What the task asks -> Set down exactly the lines below between the line holding "their families, and" and the line holding "early, you ask?", inclusive; no other line belongs in the answer.

(Records from a data collection)
________________

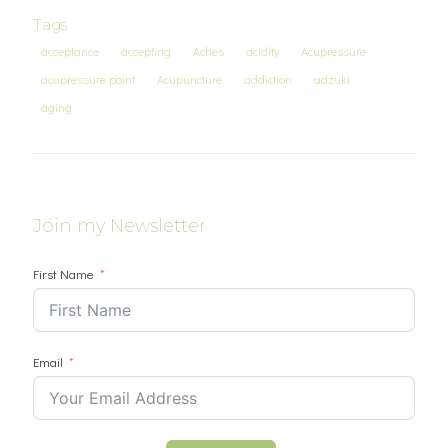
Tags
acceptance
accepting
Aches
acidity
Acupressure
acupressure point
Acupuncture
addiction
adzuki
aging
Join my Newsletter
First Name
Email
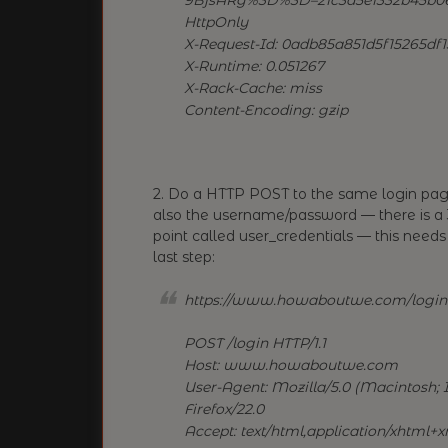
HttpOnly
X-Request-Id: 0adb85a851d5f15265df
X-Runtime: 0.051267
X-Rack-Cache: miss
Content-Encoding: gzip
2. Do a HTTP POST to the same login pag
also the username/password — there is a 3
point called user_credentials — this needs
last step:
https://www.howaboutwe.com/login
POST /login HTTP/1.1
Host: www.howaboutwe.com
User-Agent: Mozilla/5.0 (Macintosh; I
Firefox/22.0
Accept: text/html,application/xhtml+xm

________________

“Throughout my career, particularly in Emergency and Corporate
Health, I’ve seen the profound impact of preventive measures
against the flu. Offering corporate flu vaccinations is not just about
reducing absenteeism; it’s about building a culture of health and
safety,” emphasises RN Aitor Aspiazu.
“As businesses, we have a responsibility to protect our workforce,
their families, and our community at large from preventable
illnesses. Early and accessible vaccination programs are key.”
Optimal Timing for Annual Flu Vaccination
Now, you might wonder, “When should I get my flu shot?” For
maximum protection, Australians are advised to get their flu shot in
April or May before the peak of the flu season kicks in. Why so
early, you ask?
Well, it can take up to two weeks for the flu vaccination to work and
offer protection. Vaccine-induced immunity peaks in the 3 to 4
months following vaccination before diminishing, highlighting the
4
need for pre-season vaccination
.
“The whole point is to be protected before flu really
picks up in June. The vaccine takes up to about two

________________

Solution to this task ->
their families, and our community at large from preventable
illnesses. Early and accessible vaccination programs are key.”
Optimal Timing for Annual Flu Vaccination
Now, you might wonder, “When should I get my flu shot?” For
maximum protection, Australians are advised to get their flu shot in
April or May before the peak of the flu season kicks in. Why so
early, you ask?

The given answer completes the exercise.